One disadvantage is that strict MVCC semantics are violated.
VACUUM FULL
or CLUSTER
can
be useful when dealing with extreme amounts of dead tuples. It
can reclaim more disk space, but runs much more slowly. It
rewrites an entire new copy of the table and rebuilds all indexes.
This typically has much higher overhead than
VACUUM
. Generally, therefore, administrators
should avoid using VACUUM FULL
except in the
most extreme cases.
Although VACUUM FULL
is technically an option
of the VACUUM
command, VACUUM
FULL
uses a completely different implementation.
VACUUM FULL
is essentially a variant of
CLUSTER
. (The name VACUUM
FULL
is historical; the original implementation was
somewhat closer to standard VACUUM
.)
TRUNCATE
, VACUUM FULL
, and
CLUSTER
all require an ACCESS
EXCLUSIVE
lock, which can be highly disruptive
(SELECT
, INSERT
,
UPDATE
, and DELETE
commands
will all be blocked).
VACUUM FULL
(and CLUSTER
)
temporarily uses extra disk space approximately equal to the size
of the table, since the old copies of the table and indexes can't
be released until the new ones are complete.

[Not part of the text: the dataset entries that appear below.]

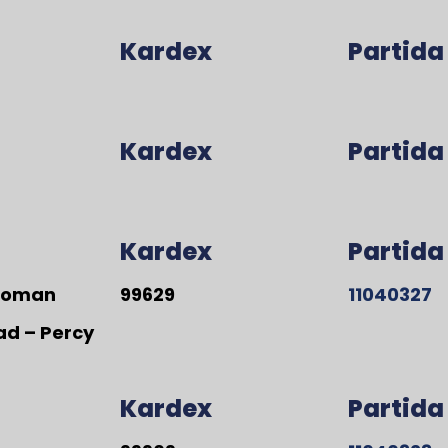
Kardex
Partida
Kardex
Partida
Kardex
Partida
 Roman
99629
11040327
d – Percy
Kardex
Partida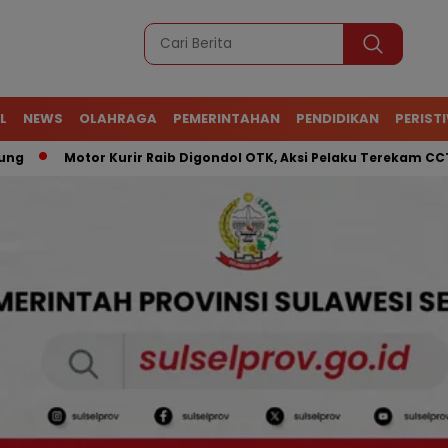
L
NEWS
OLAHRAGA
PEMERINTAHAN
PENDIDIKAN
PERIST
Motor Kurir Raib Digondol OTK, Aksi Pelaku Terekam CCTV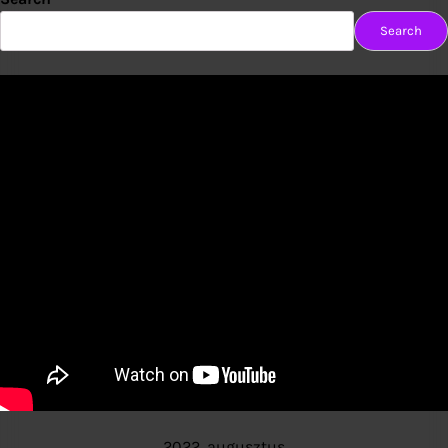
Search
2022. augusztus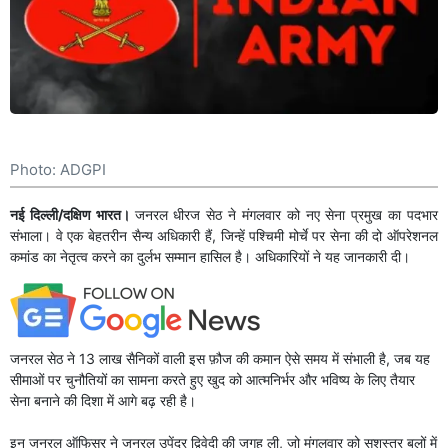
Photo: ADGPI
नई दिल्ली/दक्षिण भारत।
जनरल धीरज सेठ ने मंगलवार को नए सेना प्रमुख का पदभार
संभाला। वे एक बेहतरीन सैन्य अधिकारी हैं, जिन्हें पश्चिमी मोर्चे पर सेना की दो ऑपरेशनल
कमांड का नेतृत्व करने का दुर्लभ सम्मान हासिल है। अधिकारियों ने यह जानकारी दी।
जनरल सेठ ने 13 लाख सैनिकों वाली इस फ़ौज की कमान ऐसे समय में संभाली है, जब यह
सीमाओं पर चुनौतियों का सामना करते हुए खुद को आत्मनिर्भर और भविष्य के लिए तैयार
सेना बनाने की दिशा में आगे बढ़ रही है।
इन जनरल ऑफिसर ने जनरल उपेंद्र द्विवेदी की जगह ली, जो मंगलवार को सशस्त्र बलों में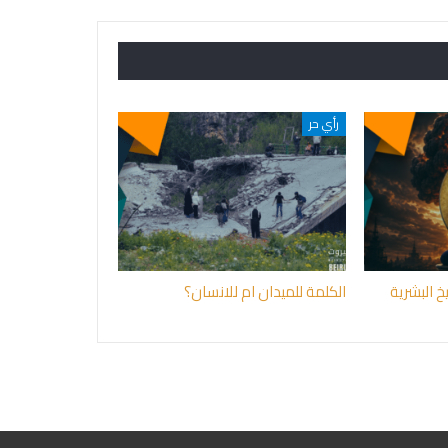
رأي حر
 البشرية
الكلمة للميدان ام للانسان؟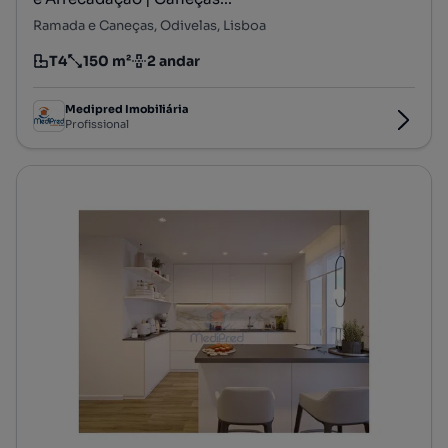
Ramada e Caneças, Odivelas, Lisboa
T4
150 m²
2 andar
Tipologia
Preço por metro quadrado
Andar
Medipred Imobiliária
Profissional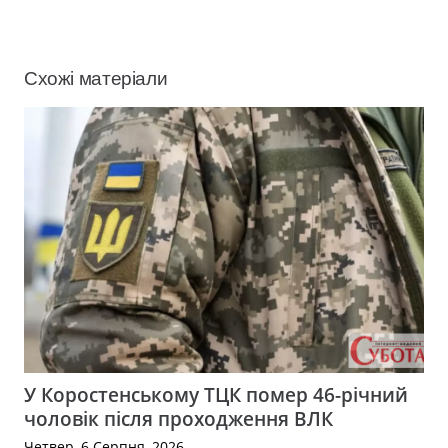
Схожі матеріали
У Коростенському ТЦК помер 46-річний
чоловік після проходження ВЛК
Четвер, 6 Серпня, 2026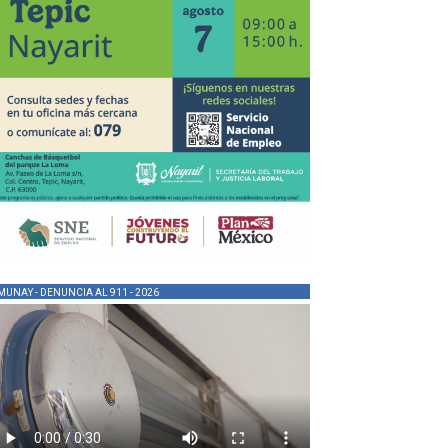
MUNAY - DENUNCIA AL 911 - 2026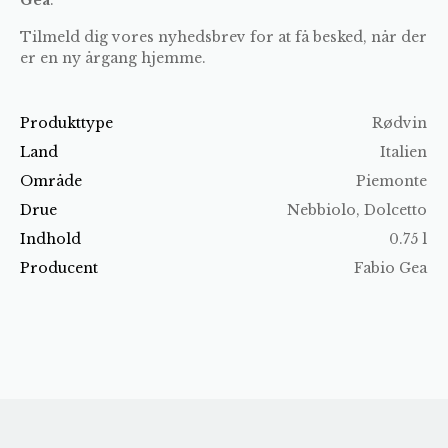
Tilmeld dig vores nyhedsbrev for at få besked, når der
er en ny årgang hjemme.
Produkttype
Rødvin
Land
Italien
Område
Piemonte
Drue
Nebbiolo, Dolcetto
Indhold
0.75 l
Producent
Fabio Gea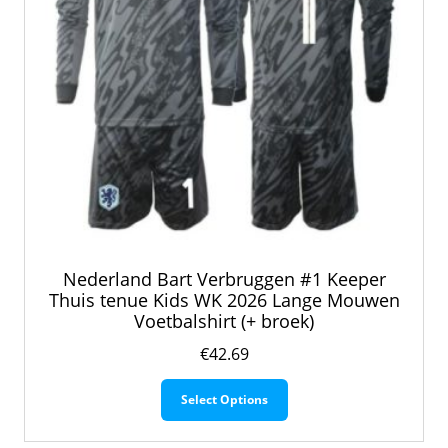
Nederland Bart Verbruggen #1 Keeper
Thuis tenue Kids WK 2026 Lange Mouwen
Voetbalshirt (+ broek)
€
42.69
Dit
Select Options
product
heeft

PostgreSQL's MVCC transaction semantics depend on being able to compare transaction ID numbers (XID) to determine whether or not the row is visible to each query's MVCC snapshot (see interpreting XID stamps from tuple headers). But since on-disk storage of transaction IDs in heap pages uses a truncated 32-bit representation to save space (rather than the full 64-bit representation), it is necessary to vacuum every table in every database at least once every two billion transactions (though far more frequent vacuuming is typical).
VACUUM
marks pages as
frozen, indicating that all eligible rows on
the page were inserted by a transaction that committed
sufficiently far in the past that the effects of the inserting
transaction are certain to be visible to all current and future
transactions. Frozen rows are treated as if the inserting
transaction (the heap tuple's xmin
XID)
committed “infinitely far in the past”, making the
effects of the transaction visible to all current and future MVCC
snapshots, forever. Once frozen, pages are “self
contained” in the sense that all of its rows can be read
without ever having to consult externally stored transaction status
metadata (for example, transaction commit status information from
pg_xact
is not required).
Without freezing, the system will eventually refuse to allocate new transaction
IDs, making DML statements throw errors
until such time as VACUUM
can restore the
system's ability to allocate new transaction IDs. The system is
unable to recognize distances of more than about 2.1 billion
transactions between any two unfrozen XIDs. The only safe option
that remains is to disallow allocating new XIDs until
VACUUM
has performed the steps required to make
sure that the “distance” invariant is never violated.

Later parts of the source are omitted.